We set specific target years by which to complete each of these actions, including 2040 for the achievement of net-zero operations. That might seem like a long way off, but we know that major changes like these will take time, and in some instances require investment. They will be tougher for some businesses than others, especially those who depend on Asia for a lot of their print and production.

We also realize that some smaller publishers may need help to understand the complex logistics of the supply chain and respond, so the IPG’s Sustainability Action Group has just launched a new Toolkit full of practical ideas for better practice. With support like this, we think every publisher can be ambitious in their sustainability strategies, while accepting that the path towards them may be demanding.

Next steps

The ambition of the Book Journeys Project was recognized by the Sustainability Award at the 2021 FutureBook Awards in London. Encouraged by that, the project is now well into a second phase, looking at another big area of publishing’s carbon footprint: the end-of-life treatment of books. Finding ways to reduce returns, pulping, and other wasteful practices won’t be easy, but progress here is a priority.

All of the research pointed towards the need for joined-up thinking on sustainability, and a wish for these book journey targets to be adopted across the industry led to the formation of the Sustainability Industry Forum. It brings together six big UK trade organizations—the Association of Authors’ Agents, Booksellers Association, Book Industry Communication, Publishers Association, and Society of Authors, as well as the IPG—to work together on projects, share best practice and reduce the duplication of efforts. The Forum has set up working groups to address four key areas of environmental impact:

  • The supply chain, including transportation and use of plastics
  • End-of-life treatment of books, including returns and disposal
  • Paper and printing
  • Book finishes and the use of raw materials.

We will meet quarterly, with two representatives from each of the six bodies overseeing the work. This is the first time that the six associations have come together in this way, which highlights the seriousness with which we all take the climate crisis. We hope the Forum will also help to make our industry more transparent and accountable, and take every component of the supply chain with us on the journey towards net zero.

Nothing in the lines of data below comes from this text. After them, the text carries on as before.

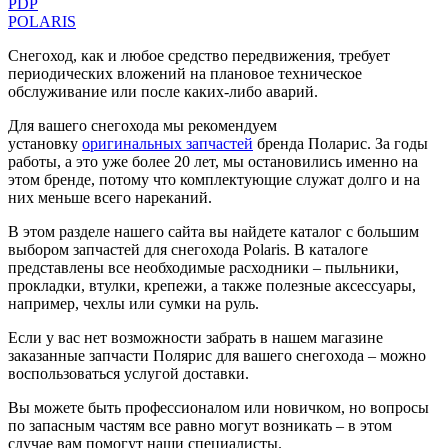
PDP
POLARIS
Снегоход, как и любое средство передвижения, требует
периодических вложений на плановое техническое
обслуживание или после каких-либо аварий.
Для вашего снегохода мы рекомендуем
установку
оригинальных запчастей
бренда Поларис. За годы
работы, а это уже более 20 лет, мы остановились именно на
этом бренде, потому что комплектующие служат долго и на
них меньше всего нареканий.
В этом разделе нашего сайта вы найдете каталог с большим
выбором запчастей для снегохода Polaris. В каталоге
представлены все необходимые расходники – пыльники,
прокладки, втулки, крепежи, а также полезные аксессуары,
например, чехлы или сумки на руль.
Если у вас нет возможности забрать в нашем магазине
заказанные запчасти Полярис для вашего снегохода – можно
воспользоваться услугой доставки.
Вы можете быть профессионалом или новичком, но вопросы
по запасным частям все равно могут возникать – в этом
случае вам помогут наши специалисты.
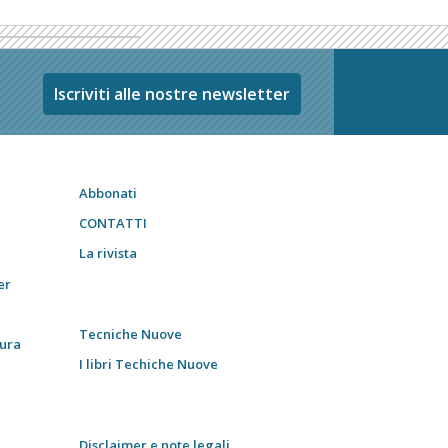
Iscriviti alle nostre newsletter
Abbonati
CONTATTI
La rivista
er
Tecniche Nuove
tura
I libri Techiche Nuove
Disclaimer e note legali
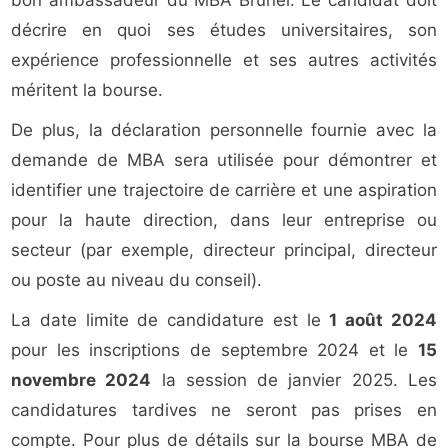
bon ambassadeur du MBA Brunel. Le candidat doit
décrire en quoi ses études universitaires, son
expérience professionnelle et ses autres activités
méritent la bourse.
De plus, la déclaration personnelle fournie avec la
demande de MBA sera utilisée pour démontrer et
identifier une trajectoire de carrière et une aspiration
pour la haute direction, dans leur entreprise ou
secteur (par exemple, directeur principal, directeur
ou poste au niveau du conseil).
La date limite de candidature est le
1 août 2024
pour les inscriptions de septembre 2024 et le
15
novembre 2024
la session de janvier 2025. Les
candidatures tardives ne seront pas prises en
compte. Pour plus de détails sur la bourse MBA de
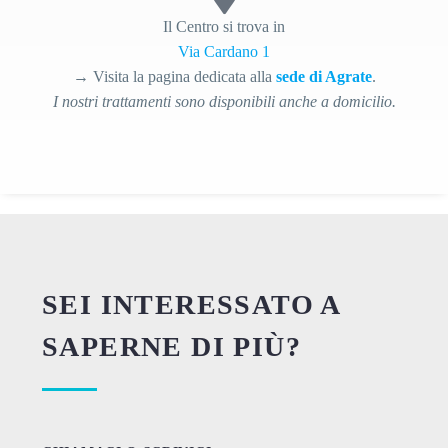
Il Centro si trova in
Via Cardano 1
→ Visita la pagina dedicata alla
sede di Agrate
.
I nostri trattamenti sono disponibili anche a domicilio.
SEI INTERESSATO A
SAPERNE DI PIÙ?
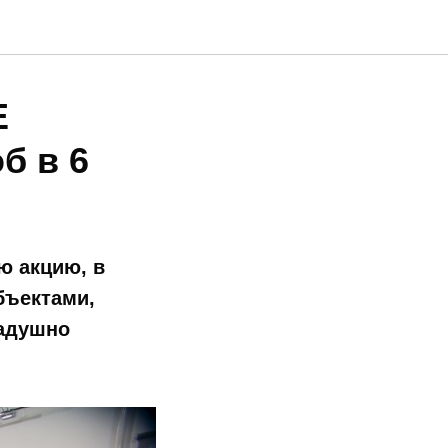
Е
б в 6
ю акцию, в
бъектами,
радушно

As well as engaging our industry, we need to demonstrate to consumers that we take our responsibilities on sustainability seriously and to speak with one voice on this urgent challenge. Public pressure is mounting on every business to prove their commitment to change, and publishers’ heavy use of paper and other resources makes us particularly vulnerable to scrutiny. Crucially, collaboration will reduce silos and duplication, and speed up practical action. In publishing, as elsewhere, there has been a lot of talk about becoming more sustainable, and pledges laid out. But everyone in the Sustainability Industry Forum knows that the time for talking is over, and that urgent change driven by ambitious targets and practical solutions must start now.

Amanda Ridout is founder and CEO of Boldwood Books and chair of the Sustainability Action Group at the UK’s Independent Publishers Guild.